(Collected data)
....

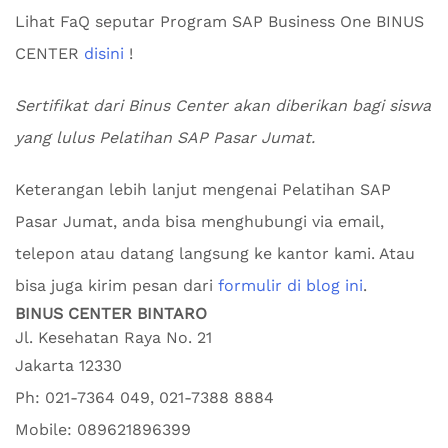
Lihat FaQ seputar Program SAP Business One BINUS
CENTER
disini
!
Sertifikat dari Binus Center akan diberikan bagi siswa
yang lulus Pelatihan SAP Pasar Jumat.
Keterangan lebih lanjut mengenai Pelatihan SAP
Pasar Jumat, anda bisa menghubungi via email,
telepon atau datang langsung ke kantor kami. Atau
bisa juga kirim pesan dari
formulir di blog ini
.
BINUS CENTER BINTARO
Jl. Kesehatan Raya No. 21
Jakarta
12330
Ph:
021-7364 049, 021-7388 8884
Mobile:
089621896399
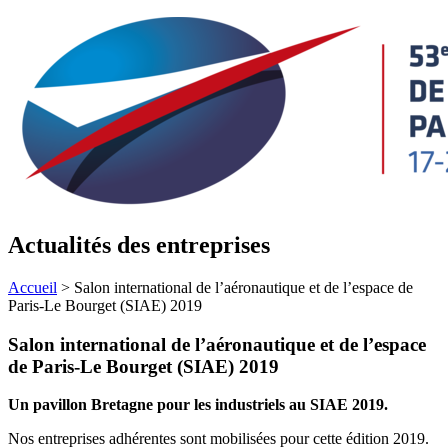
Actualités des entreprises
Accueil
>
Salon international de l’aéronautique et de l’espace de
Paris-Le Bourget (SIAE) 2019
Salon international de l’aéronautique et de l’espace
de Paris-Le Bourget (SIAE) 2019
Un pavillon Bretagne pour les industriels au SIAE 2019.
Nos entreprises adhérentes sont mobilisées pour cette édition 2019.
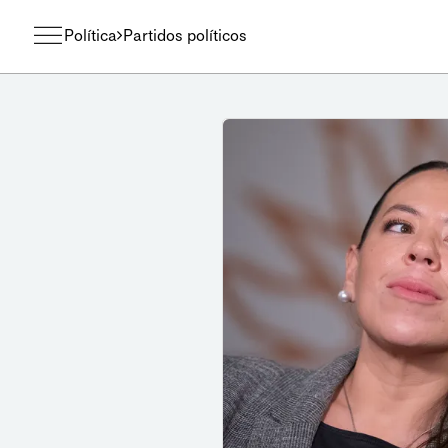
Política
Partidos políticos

....

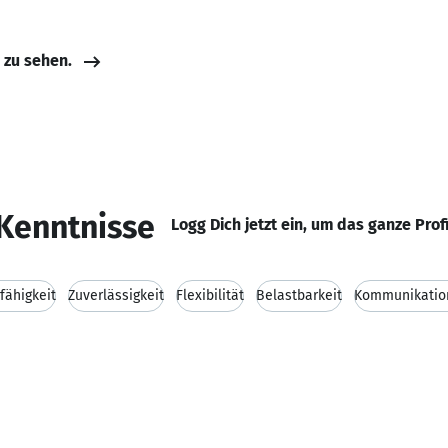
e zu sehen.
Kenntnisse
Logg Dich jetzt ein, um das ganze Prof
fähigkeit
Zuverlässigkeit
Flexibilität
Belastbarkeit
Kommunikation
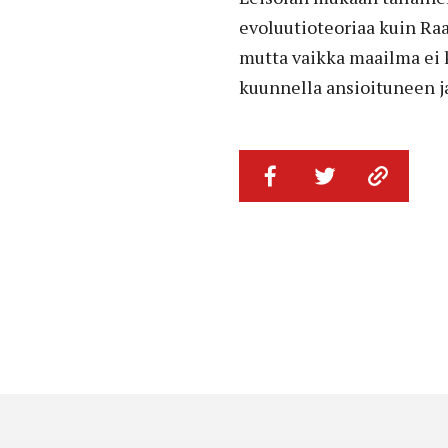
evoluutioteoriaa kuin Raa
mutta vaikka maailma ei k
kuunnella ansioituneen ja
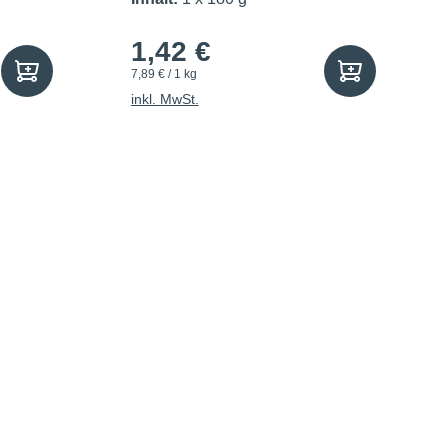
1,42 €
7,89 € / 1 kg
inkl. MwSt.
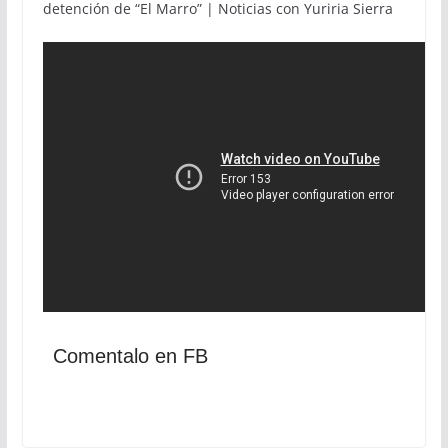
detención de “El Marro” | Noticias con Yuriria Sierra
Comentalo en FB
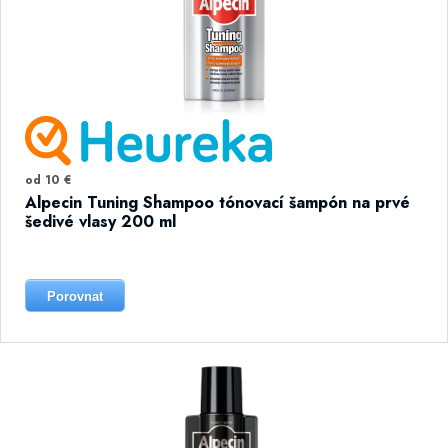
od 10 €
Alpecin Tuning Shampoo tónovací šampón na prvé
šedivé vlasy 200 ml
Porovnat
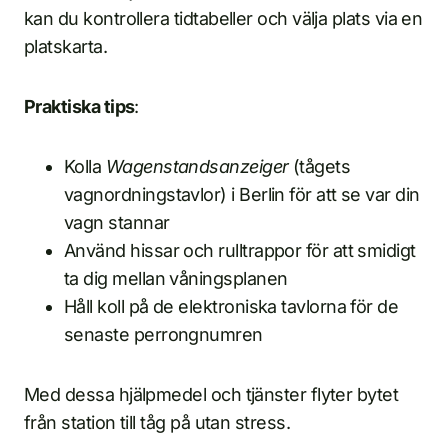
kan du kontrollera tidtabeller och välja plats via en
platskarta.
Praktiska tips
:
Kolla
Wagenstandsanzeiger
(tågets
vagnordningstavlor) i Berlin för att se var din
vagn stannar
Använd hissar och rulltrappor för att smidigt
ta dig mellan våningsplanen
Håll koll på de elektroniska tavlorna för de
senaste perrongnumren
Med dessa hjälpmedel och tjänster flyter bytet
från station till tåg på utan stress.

....

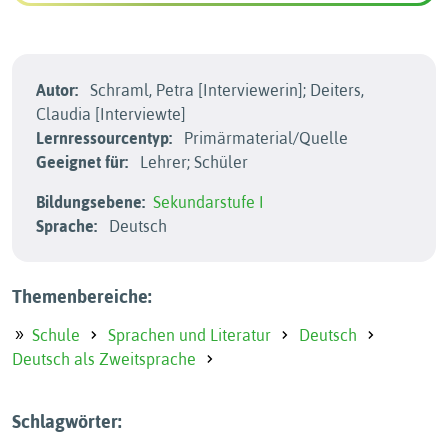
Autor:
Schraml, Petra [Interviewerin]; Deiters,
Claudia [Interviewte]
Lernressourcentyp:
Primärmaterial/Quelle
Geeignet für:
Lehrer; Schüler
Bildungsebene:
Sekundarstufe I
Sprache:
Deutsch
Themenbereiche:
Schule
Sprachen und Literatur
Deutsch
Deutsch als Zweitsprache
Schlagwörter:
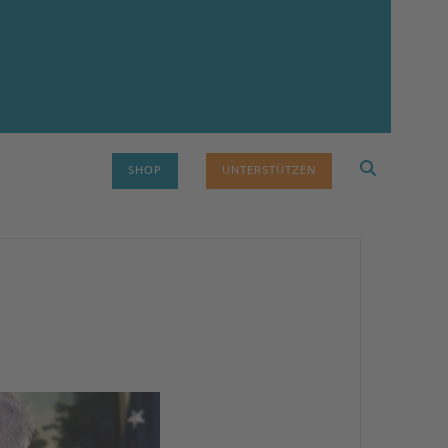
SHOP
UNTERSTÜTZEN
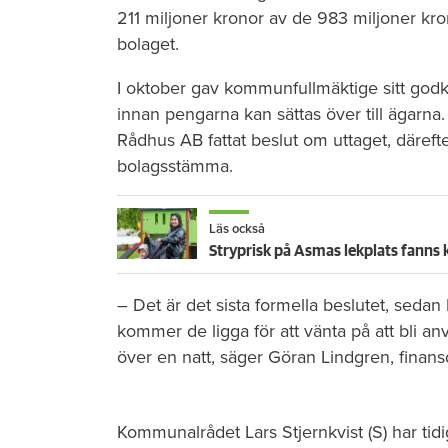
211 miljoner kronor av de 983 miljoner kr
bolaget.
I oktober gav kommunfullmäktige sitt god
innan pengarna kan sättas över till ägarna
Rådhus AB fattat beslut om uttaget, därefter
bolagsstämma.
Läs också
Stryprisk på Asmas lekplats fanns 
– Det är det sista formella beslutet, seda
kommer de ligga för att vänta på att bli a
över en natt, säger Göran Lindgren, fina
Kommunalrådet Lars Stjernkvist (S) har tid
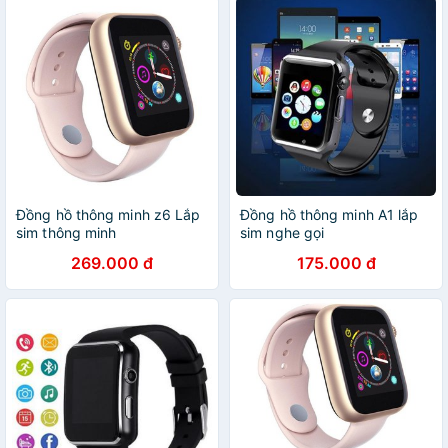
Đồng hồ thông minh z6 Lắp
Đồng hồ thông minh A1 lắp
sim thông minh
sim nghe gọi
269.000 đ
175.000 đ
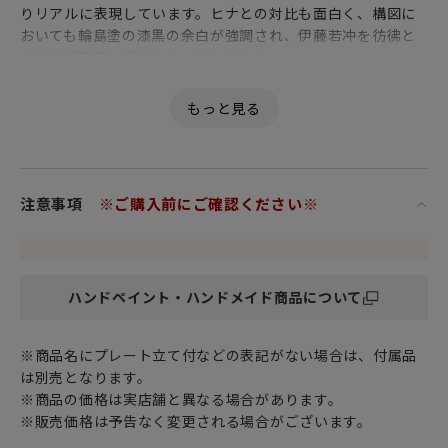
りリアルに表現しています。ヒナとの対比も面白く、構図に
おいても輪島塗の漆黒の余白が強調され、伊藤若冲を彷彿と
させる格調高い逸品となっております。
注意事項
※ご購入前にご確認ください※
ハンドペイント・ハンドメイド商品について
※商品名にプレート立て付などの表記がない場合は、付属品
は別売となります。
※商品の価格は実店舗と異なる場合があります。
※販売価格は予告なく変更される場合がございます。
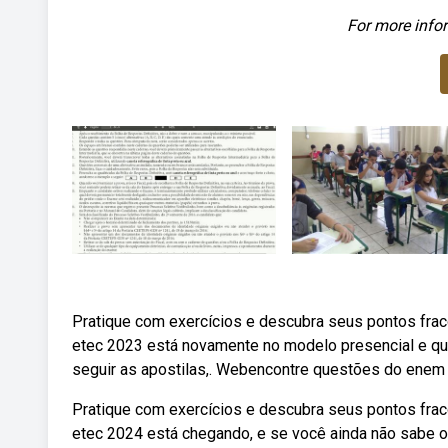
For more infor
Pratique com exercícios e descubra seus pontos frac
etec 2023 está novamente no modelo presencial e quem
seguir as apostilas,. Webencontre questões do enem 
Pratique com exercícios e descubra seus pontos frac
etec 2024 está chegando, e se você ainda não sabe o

....

[Directions for this task]
Output the lines above exactly, but only those between the line holding "vagnordningstavlor) i Berlin" and the line holding "från station till tåg på utan stress.", inclusive.

[Answer space]
vagnordningstavlor) i Berlin för att se var din
vagn stannar
Använd hissar och rulltrappor för att smidigt
ta dig mellan våningsplanen
Håll koll på de elektroniska tavlorna för de
senaste perrongnumren
Med dessa hjälpmedel och tjänster flyter bytet
från station till tåg på utan stress.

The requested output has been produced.